* [DESCRIPTION OF THE TASK]
Below are some records. Count the lines with "fasilitas" in them and give nothing but the total.

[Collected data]

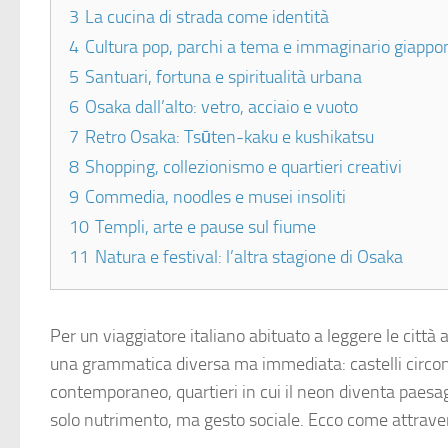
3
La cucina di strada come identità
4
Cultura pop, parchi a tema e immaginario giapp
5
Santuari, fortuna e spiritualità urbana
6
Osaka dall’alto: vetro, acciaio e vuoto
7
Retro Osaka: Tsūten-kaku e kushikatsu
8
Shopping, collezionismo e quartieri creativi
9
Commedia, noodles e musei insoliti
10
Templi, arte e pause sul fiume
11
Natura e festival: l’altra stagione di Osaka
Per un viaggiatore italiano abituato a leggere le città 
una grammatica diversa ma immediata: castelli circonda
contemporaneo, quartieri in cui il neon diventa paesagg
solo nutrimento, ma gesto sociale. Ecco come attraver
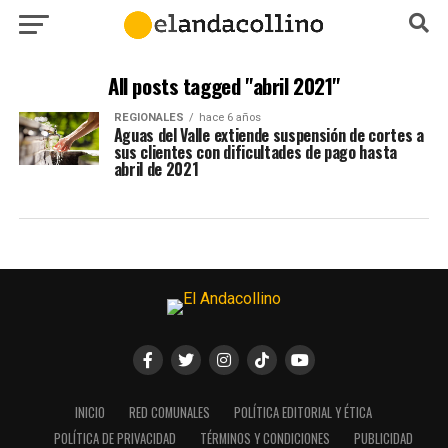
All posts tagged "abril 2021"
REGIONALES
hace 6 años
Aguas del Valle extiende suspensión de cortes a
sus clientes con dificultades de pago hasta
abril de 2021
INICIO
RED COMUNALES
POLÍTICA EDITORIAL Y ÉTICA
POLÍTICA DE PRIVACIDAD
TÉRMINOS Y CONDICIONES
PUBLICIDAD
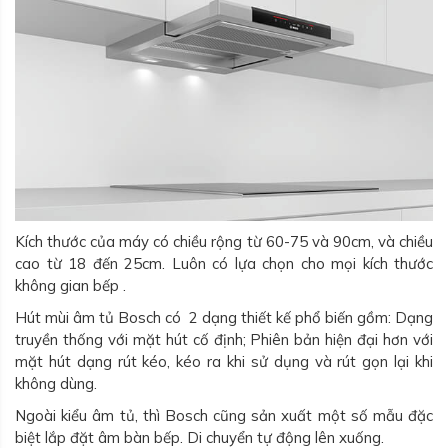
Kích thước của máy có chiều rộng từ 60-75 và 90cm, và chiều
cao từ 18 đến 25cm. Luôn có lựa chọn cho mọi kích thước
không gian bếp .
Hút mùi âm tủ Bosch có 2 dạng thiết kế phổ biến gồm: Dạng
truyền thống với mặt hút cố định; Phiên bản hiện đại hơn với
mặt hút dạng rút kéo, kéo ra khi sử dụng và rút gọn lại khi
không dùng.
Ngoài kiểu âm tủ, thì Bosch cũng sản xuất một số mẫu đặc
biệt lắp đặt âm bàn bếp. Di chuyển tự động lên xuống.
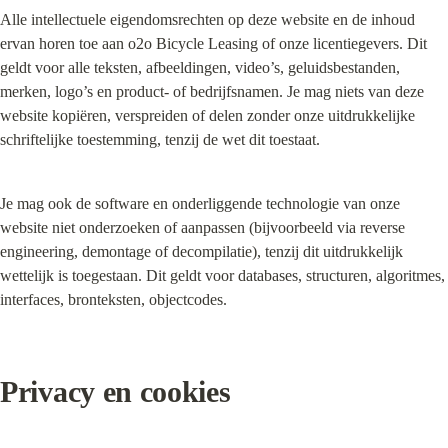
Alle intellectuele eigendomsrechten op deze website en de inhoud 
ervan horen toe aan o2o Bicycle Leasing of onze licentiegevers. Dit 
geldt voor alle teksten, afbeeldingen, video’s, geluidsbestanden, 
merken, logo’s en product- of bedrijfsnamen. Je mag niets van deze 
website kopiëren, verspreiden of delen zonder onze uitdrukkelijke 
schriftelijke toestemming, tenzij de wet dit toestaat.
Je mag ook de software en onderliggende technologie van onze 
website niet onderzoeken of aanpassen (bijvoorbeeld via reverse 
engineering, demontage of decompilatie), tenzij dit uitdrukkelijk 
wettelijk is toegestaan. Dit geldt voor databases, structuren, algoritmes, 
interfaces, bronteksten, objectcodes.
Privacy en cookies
==
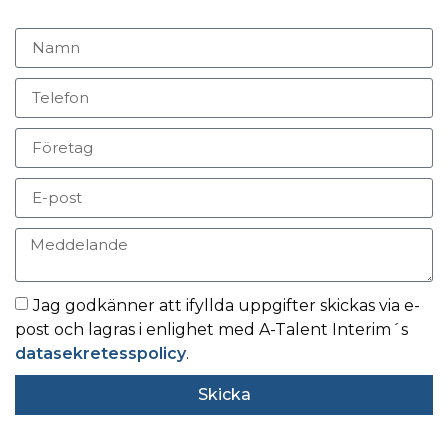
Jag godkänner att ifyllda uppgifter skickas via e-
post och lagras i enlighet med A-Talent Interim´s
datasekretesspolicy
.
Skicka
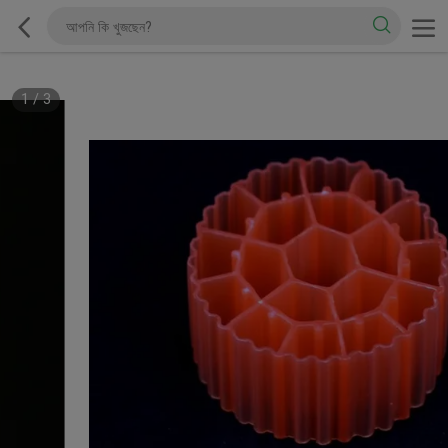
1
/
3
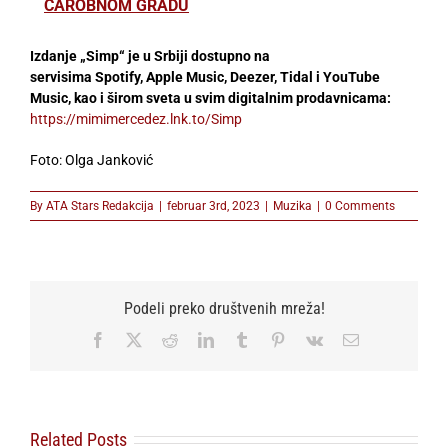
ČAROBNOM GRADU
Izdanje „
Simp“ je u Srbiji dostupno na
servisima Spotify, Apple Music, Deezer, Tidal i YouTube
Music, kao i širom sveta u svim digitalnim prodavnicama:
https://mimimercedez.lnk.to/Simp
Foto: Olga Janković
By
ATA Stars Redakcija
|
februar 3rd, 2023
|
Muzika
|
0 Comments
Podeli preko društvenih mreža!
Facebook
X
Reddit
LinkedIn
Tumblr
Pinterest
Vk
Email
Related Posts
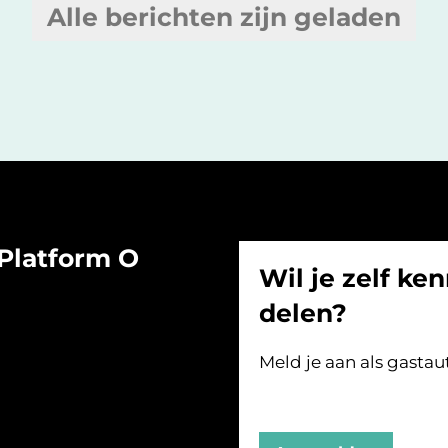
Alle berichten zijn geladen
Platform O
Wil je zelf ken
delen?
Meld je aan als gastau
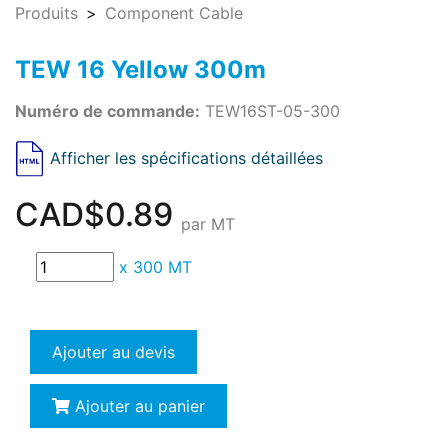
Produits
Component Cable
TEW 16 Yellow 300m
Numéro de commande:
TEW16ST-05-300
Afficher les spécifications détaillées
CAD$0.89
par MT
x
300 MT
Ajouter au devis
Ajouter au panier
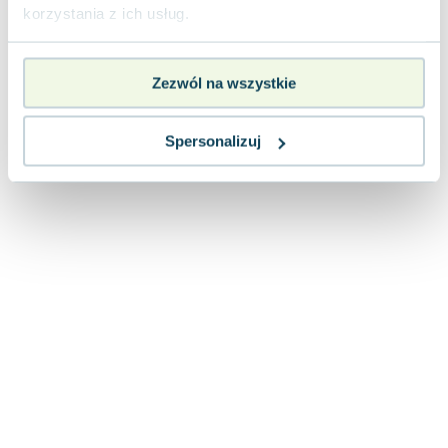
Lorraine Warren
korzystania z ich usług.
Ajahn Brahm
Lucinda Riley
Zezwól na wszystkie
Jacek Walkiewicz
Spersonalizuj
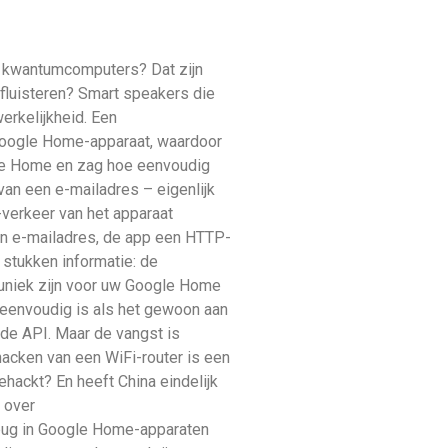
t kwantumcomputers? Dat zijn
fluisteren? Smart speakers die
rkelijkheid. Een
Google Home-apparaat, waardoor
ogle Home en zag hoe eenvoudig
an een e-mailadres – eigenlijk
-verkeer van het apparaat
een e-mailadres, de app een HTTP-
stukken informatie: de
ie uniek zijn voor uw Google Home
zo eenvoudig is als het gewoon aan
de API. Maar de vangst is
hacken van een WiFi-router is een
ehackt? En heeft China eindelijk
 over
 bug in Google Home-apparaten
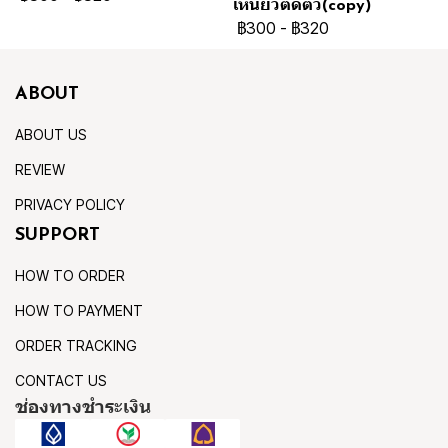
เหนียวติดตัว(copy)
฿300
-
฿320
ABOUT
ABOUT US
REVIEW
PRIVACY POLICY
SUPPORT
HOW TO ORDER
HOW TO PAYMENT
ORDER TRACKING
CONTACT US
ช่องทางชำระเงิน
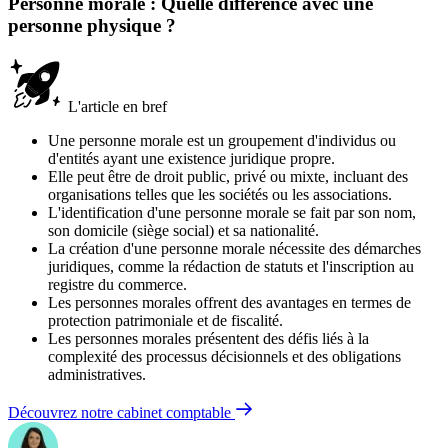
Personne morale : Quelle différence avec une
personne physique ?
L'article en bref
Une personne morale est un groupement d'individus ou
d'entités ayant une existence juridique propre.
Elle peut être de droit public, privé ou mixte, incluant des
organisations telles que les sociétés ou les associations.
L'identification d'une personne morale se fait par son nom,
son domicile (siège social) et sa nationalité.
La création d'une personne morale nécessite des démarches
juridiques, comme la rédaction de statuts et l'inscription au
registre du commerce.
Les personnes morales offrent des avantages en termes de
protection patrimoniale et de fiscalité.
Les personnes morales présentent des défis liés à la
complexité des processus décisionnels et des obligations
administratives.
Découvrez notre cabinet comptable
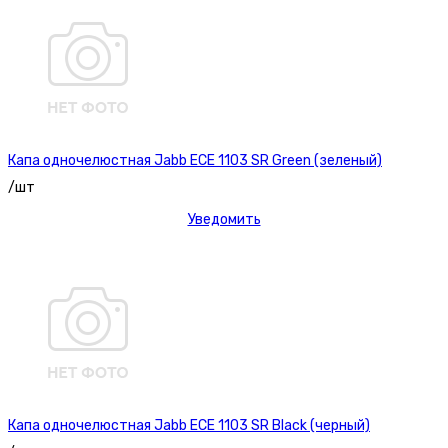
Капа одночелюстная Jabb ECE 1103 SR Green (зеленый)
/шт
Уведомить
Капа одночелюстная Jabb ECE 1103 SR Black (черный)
---
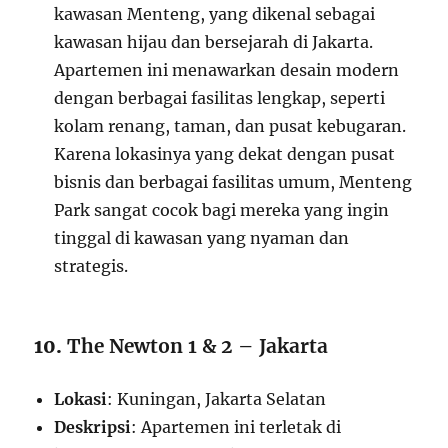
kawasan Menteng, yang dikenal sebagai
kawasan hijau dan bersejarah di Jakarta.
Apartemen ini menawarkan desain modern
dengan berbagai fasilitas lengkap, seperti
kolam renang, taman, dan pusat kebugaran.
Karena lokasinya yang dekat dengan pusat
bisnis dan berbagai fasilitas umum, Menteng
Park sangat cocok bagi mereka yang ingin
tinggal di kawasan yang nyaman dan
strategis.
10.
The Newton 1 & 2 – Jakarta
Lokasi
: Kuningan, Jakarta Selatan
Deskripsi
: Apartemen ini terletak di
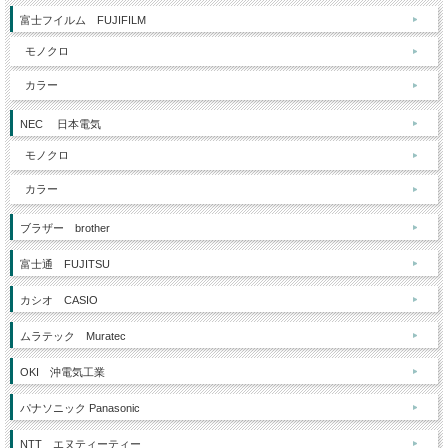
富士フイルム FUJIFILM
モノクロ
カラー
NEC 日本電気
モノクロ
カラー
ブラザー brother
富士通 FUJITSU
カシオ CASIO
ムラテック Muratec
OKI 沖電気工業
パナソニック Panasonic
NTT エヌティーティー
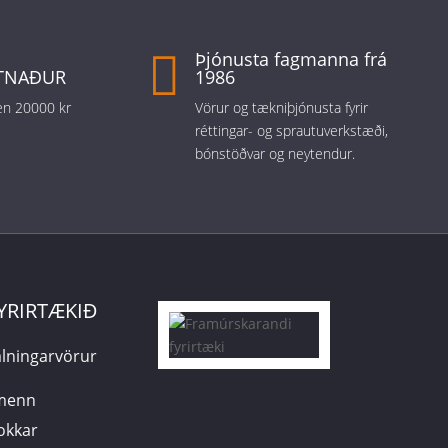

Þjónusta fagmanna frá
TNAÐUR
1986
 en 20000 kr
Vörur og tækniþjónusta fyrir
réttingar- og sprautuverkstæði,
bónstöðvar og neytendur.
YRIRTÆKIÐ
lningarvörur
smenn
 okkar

* [EXERCISE SOLUTION]
2